===== Given records

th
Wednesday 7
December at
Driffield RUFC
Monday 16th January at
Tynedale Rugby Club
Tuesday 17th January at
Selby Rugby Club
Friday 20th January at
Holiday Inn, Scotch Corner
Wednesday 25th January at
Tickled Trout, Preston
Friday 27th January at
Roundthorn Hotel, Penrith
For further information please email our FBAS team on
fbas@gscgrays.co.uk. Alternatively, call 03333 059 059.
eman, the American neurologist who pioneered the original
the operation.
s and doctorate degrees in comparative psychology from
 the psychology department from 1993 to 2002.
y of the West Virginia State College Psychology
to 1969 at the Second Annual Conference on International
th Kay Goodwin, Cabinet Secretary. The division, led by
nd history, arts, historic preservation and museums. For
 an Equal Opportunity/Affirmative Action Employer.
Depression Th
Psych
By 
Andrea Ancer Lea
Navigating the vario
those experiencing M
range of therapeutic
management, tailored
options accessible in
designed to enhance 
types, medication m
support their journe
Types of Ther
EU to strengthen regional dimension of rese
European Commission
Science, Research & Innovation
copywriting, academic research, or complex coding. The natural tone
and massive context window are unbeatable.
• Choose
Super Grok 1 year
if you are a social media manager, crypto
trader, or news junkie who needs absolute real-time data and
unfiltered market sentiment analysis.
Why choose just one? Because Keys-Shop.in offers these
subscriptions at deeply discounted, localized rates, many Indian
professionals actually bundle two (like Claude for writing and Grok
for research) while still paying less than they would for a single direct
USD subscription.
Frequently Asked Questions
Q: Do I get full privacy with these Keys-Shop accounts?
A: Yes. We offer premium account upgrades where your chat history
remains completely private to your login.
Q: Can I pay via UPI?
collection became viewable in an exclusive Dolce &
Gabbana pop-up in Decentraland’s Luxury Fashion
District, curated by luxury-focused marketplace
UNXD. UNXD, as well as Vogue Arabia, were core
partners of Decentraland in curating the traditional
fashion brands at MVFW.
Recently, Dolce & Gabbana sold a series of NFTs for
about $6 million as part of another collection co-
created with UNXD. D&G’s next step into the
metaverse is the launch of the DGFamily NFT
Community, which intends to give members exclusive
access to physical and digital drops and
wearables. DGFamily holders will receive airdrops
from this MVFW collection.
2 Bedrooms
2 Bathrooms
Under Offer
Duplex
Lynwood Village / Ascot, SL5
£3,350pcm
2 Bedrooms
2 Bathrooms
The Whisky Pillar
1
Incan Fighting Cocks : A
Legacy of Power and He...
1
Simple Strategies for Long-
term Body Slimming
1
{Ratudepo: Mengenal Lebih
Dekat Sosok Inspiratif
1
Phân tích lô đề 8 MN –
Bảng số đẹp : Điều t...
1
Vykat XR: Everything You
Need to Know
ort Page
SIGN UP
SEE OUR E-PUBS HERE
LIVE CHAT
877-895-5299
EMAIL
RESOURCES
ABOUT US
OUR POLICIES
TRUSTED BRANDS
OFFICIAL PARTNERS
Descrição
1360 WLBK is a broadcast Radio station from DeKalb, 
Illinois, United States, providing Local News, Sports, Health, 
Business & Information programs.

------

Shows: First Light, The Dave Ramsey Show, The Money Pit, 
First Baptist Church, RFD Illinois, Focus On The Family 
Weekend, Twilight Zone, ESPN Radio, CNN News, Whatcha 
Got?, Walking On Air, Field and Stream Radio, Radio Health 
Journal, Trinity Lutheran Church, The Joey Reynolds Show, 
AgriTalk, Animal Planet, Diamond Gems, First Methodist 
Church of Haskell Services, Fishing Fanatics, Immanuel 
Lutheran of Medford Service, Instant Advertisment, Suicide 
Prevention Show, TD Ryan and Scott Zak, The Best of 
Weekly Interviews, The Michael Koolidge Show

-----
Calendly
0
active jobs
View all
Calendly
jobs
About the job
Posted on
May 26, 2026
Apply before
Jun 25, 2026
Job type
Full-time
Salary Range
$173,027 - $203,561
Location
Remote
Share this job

==========

Brief: Report back each line in the material above that contains the string "Health".

Reply to the task:
Illinois, United States, providing Local News, Sports, Health, 
Got?, Walking On Air, Field and Stream Radio, Radio Health 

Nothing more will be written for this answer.